__Instructions for the task__. The lines to output run from the first line of the entries below through the line containing "Seznam dopravců v ČR (427, 1057)"; copy them exactly and leave out pictures.
------------
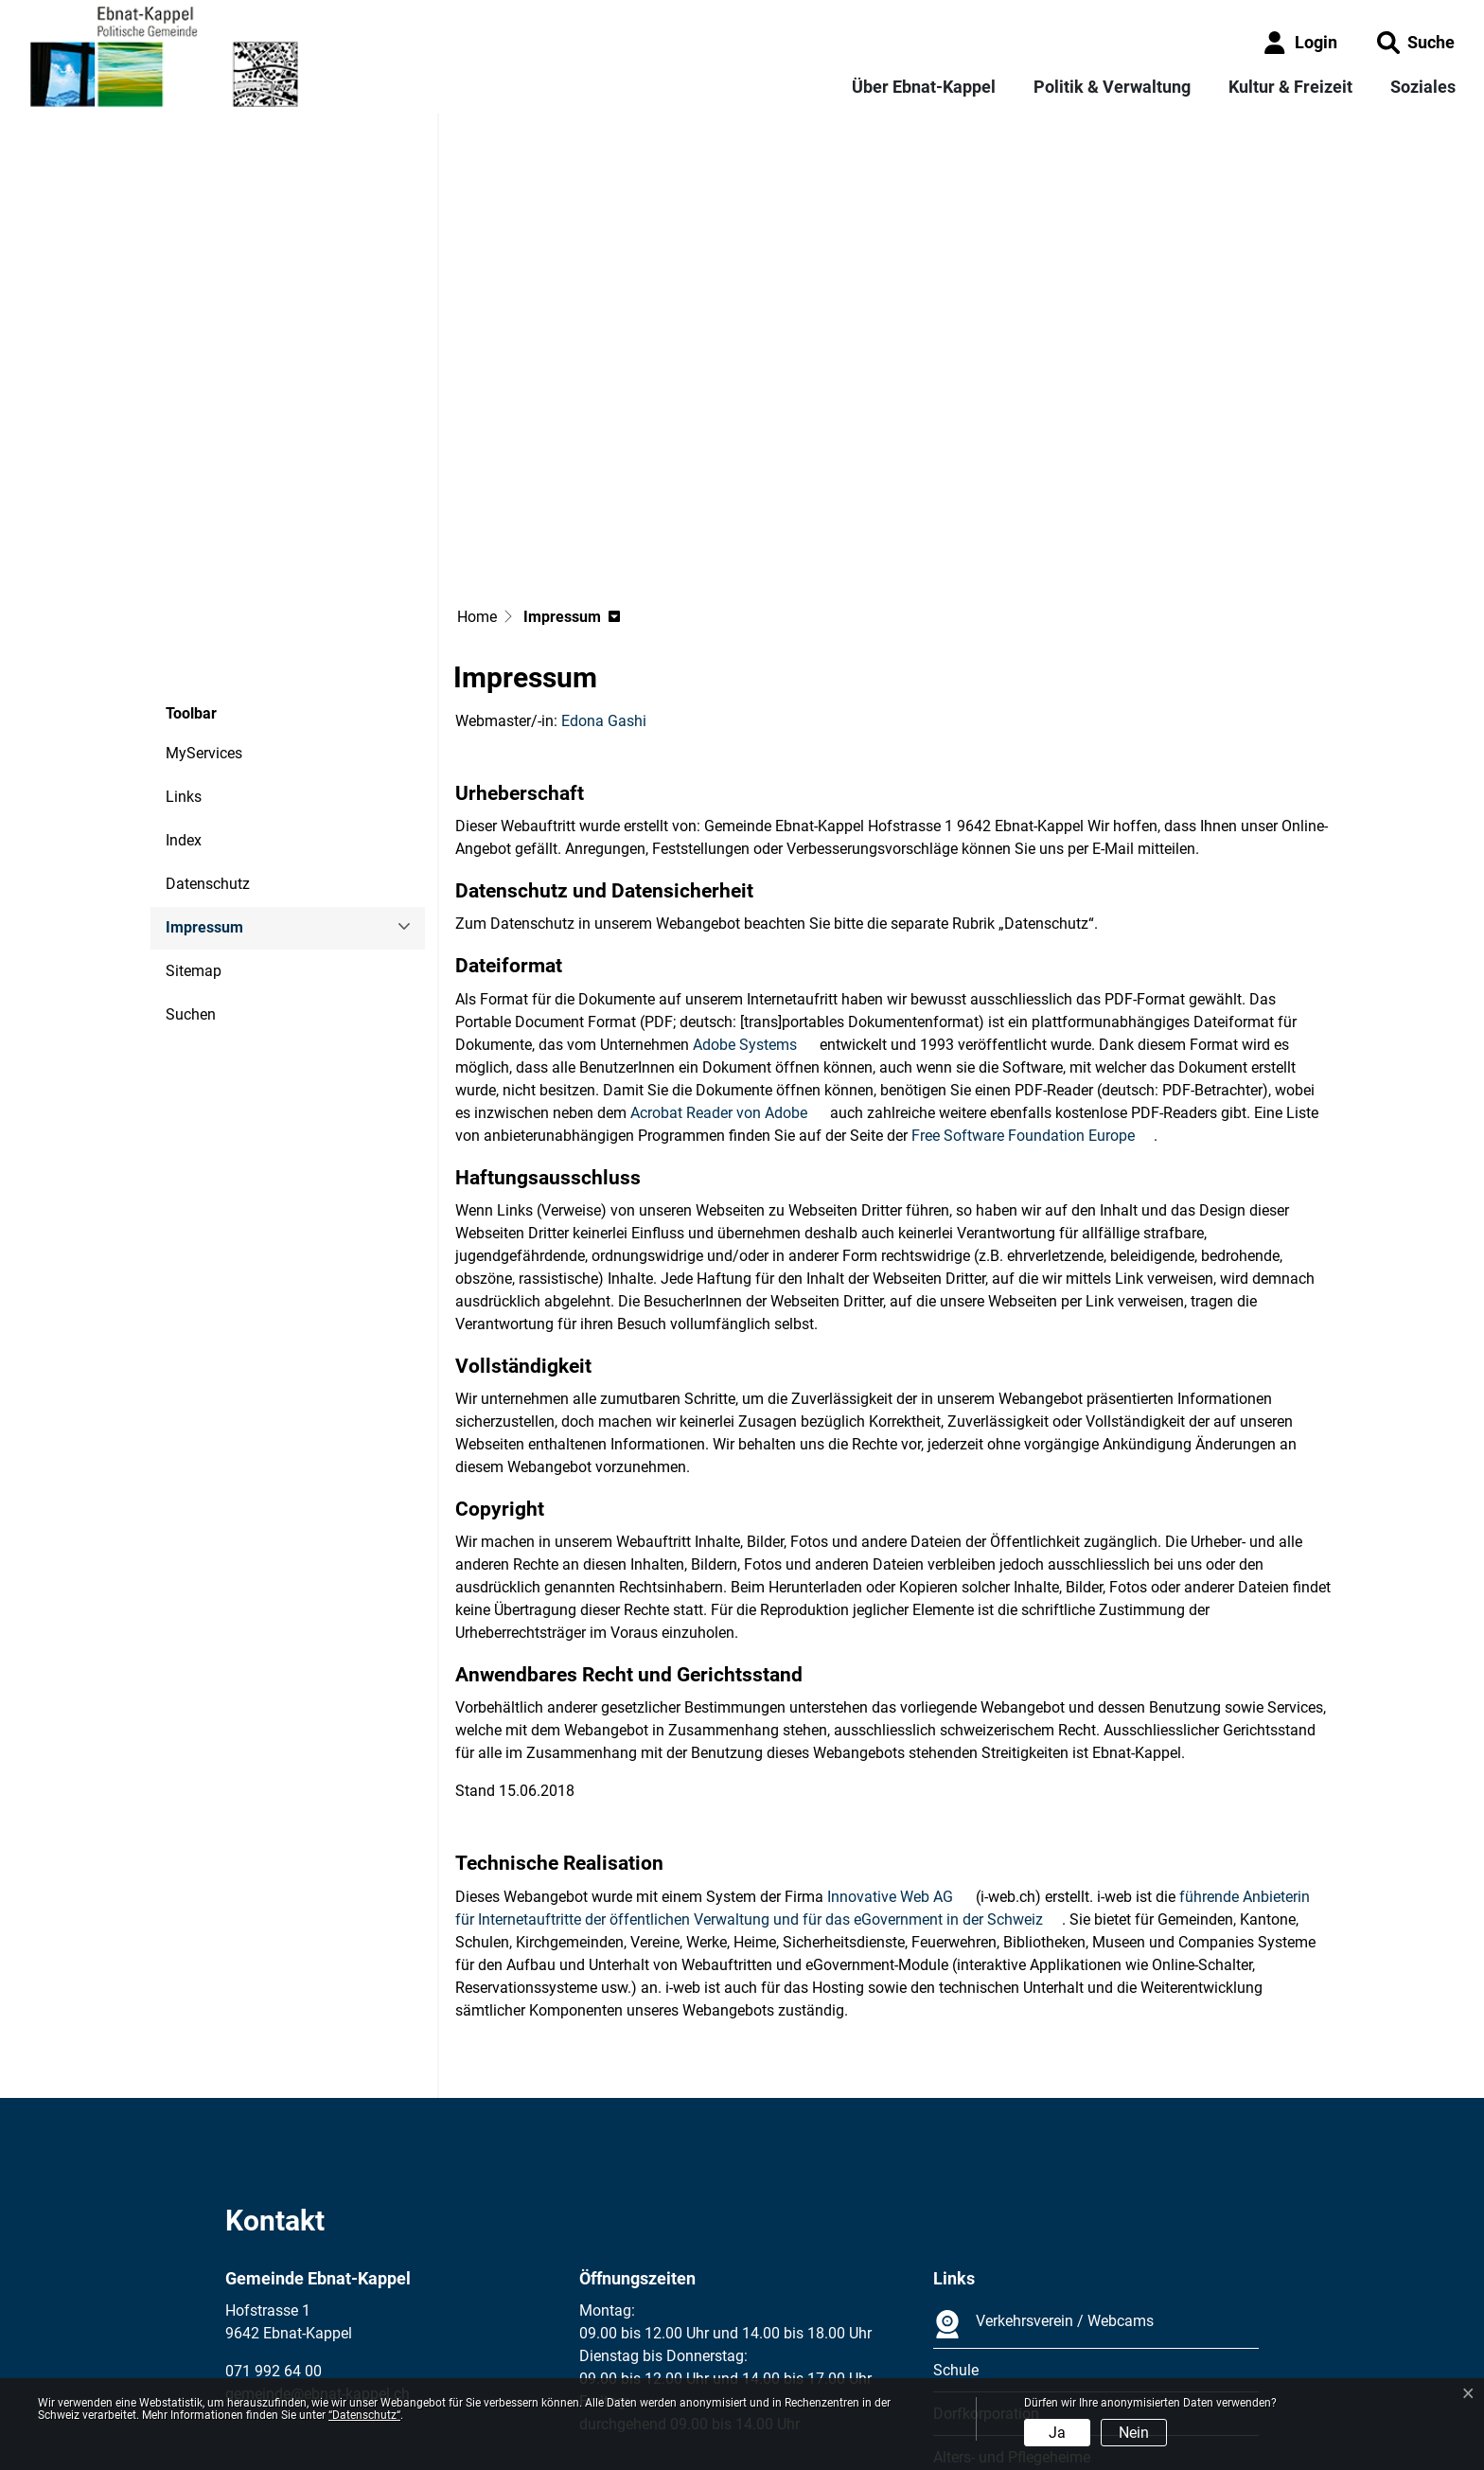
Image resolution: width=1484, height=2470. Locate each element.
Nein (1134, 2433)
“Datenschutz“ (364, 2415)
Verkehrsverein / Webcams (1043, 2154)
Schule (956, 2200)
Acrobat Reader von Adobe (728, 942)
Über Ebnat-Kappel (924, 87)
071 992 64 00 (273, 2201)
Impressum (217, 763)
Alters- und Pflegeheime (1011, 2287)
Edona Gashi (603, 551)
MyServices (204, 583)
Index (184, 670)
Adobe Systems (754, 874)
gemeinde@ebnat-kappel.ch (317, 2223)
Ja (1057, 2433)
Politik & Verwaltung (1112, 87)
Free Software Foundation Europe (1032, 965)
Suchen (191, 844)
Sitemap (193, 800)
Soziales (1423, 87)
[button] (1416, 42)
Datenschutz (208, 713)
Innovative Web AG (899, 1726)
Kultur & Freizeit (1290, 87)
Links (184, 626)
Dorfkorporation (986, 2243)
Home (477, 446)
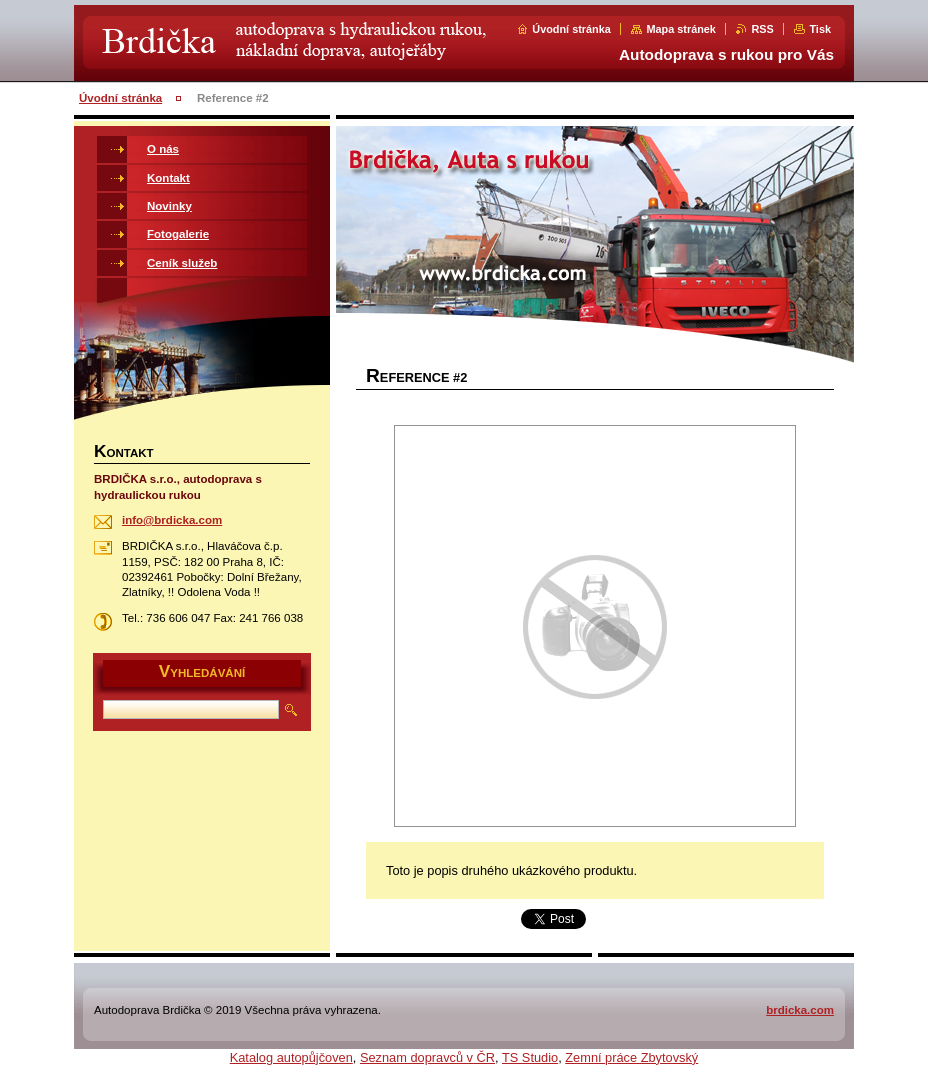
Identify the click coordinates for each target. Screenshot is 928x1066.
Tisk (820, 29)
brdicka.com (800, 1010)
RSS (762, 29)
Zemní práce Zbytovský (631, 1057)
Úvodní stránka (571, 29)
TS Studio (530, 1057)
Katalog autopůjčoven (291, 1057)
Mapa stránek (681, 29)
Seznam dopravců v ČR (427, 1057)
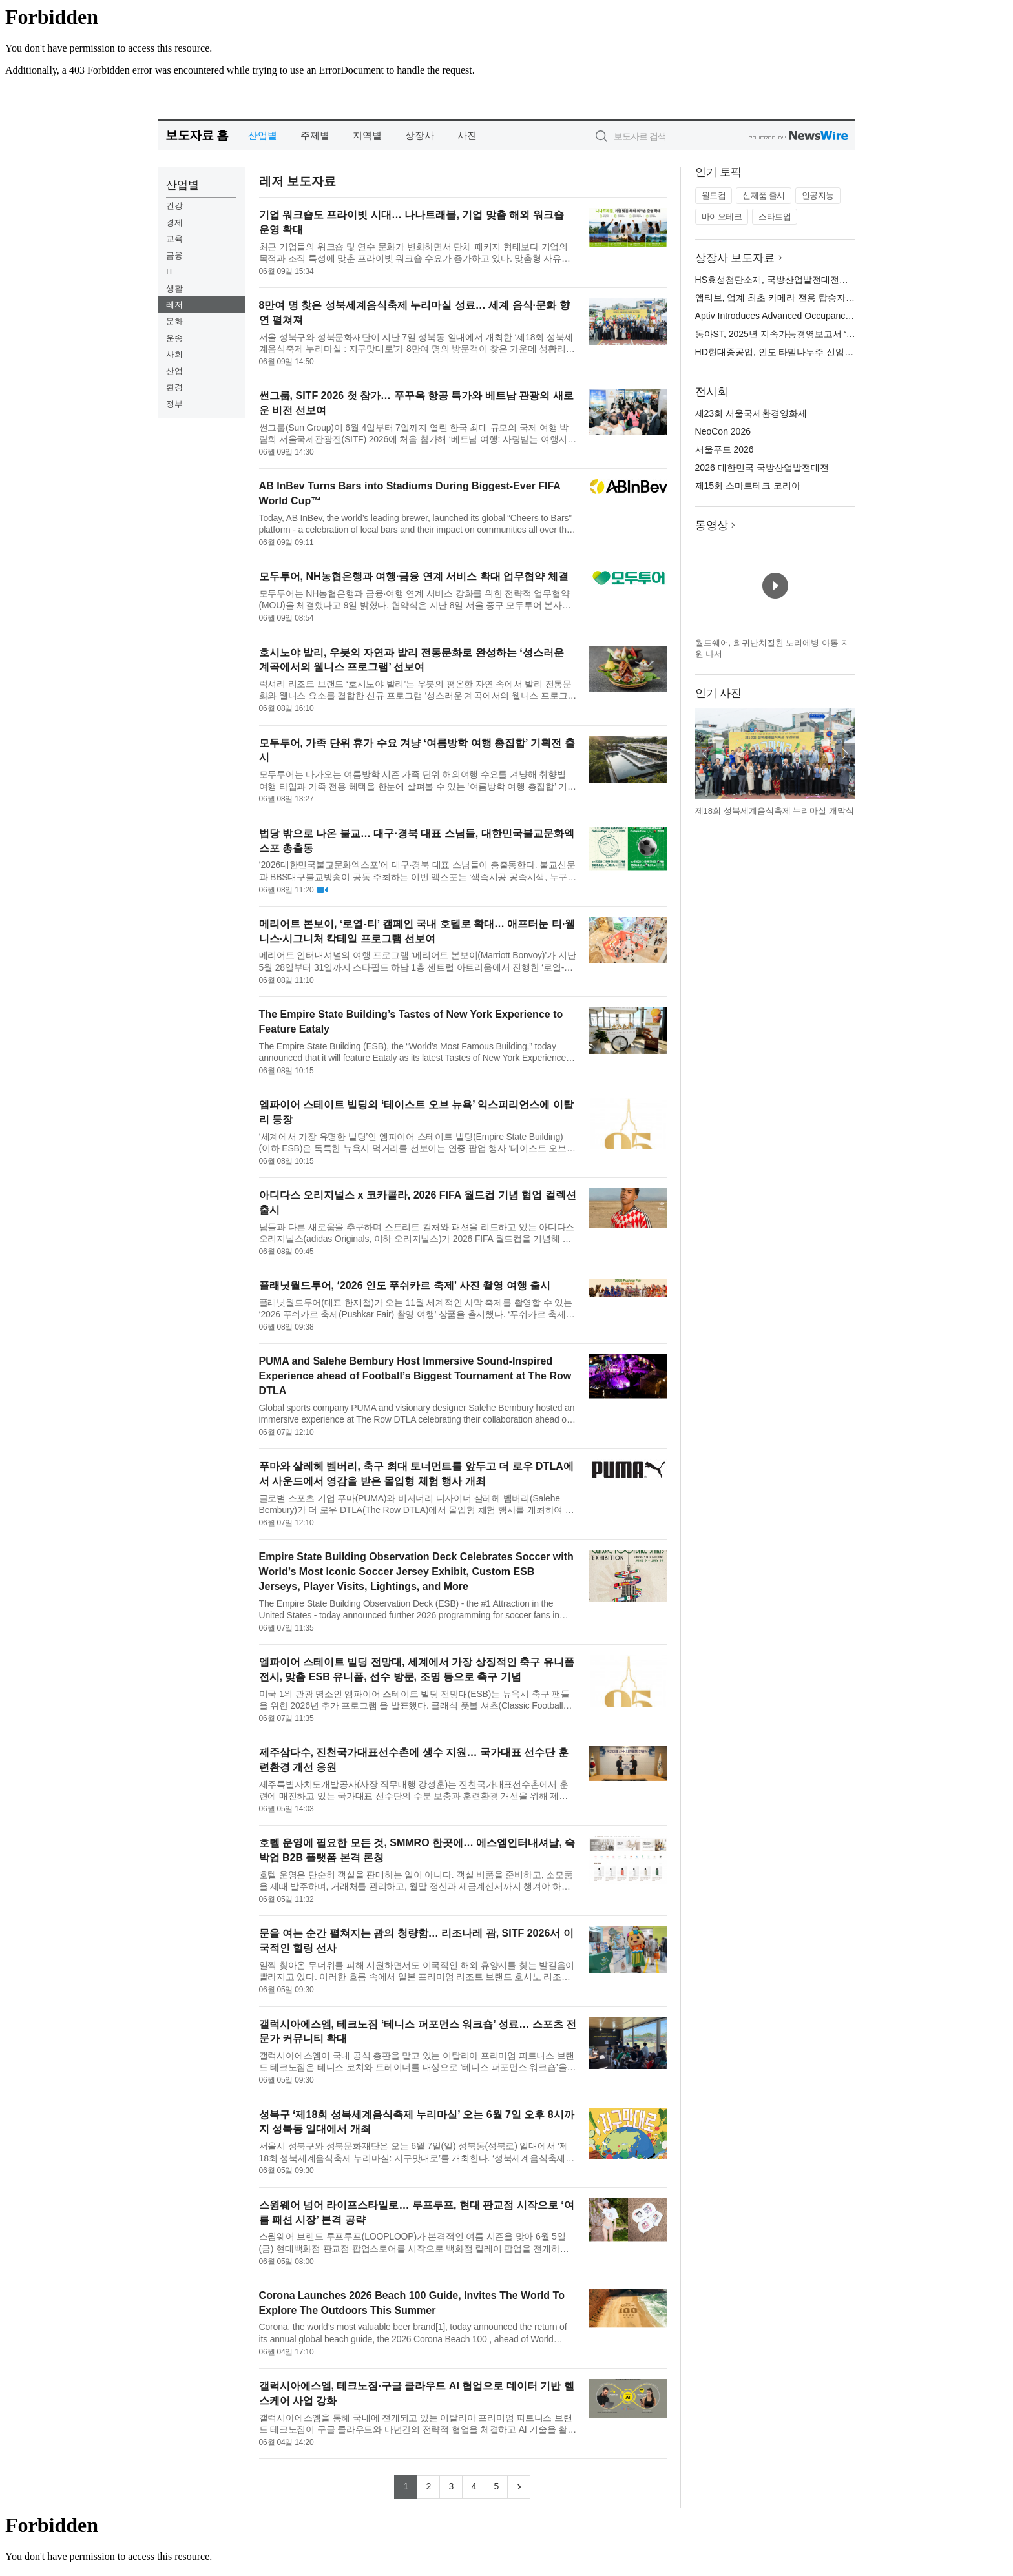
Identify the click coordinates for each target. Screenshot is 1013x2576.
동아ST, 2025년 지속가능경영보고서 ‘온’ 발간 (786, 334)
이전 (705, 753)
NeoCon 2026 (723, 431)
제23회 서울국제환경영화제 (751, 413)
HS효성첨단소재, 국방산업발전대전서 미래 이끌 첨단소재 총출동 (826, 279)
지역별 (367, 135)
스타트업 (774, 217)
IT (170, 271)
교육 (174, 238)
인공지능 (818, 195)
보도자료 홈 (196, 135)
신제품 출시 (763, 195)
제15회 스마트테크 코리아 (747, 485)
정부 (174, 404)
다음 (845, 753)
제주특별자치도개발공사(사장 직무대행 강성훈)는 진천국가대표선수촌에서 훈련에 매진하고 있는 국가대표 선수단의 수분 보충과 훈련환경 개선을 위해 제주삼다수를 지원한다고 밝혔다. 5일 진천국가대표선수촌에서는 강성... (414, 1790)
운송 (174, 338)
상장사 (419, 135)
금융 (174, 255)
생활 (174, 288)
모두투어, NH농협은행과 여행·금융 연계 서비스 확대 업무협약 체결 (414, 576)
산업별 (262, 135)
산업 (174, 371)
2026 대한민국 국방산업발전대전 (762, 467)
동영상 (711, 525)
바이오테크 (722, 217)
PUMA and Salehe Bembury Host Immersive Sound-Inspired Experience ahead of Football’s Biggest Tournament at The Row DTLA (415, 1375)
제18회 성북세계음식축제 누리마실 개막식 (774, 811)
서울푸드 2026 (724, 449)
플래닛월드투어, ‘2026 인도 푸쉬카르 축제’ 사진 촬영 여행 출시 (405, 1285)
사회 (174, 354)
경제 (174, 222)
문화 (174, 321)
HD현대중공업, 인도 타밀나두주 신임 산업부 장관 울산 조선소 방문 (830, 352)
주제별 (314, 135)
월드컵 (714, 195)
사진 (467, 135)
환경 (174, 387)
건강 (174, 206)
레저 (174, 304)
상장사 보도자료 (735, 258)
------------
__Result of this task__.
Image resolution: width=1484, height=2470. Locate each element.
Nein (1134, 2433)
“Datenschutz“ (364, 2415)
Verkehrsverein / Webcams (1043, 2154)
Schule (956, 2200)
Acrobat Reader von Adobe (728, 942)
Über Ebnat-Kappel (924, 87)
071 992 64 00 (273, 2201)
Impressum (217, 763)
Alters- und Pflegeheime (1011, 2287)
Edona Gashi (603, 551)
MyServices (204, 583)
Index (184, 670)
Adobe Systems (754, 874)
gemeinde@ebnat-kappel.ch (317, 2223)
Ja (1057, 2433)
Politik & Verwaltung (1112, 87)
Free Software Foundation Europe (1032, 965)
Suchen (191, 844)
Sitemap (193, 800)
Soziales (1423, 87)
[button] (1416, 42)
Datenschutz (208, 713)
Innovative Web AG (899, 1726)
Kultur & Freizeit (1290, 87)
Links (184, 626)
Dorfkorporation (986, 2243)
Home (477, 446)
Identify the click coordinates for each target. Screenshot is 928x1066.
Tisk (820, 29)
brdicka.com (800, 1010)
RSS (762, 29)
Zemní práce Zbytovský (631, 1057)
Úvodní stránka (571, 29)
TS Studio (530, 1057)
Katalog autopůjčoven (291, 1057)
Mapa stránek (681, 29)
Seznam dopravců v ČR (427, 1057)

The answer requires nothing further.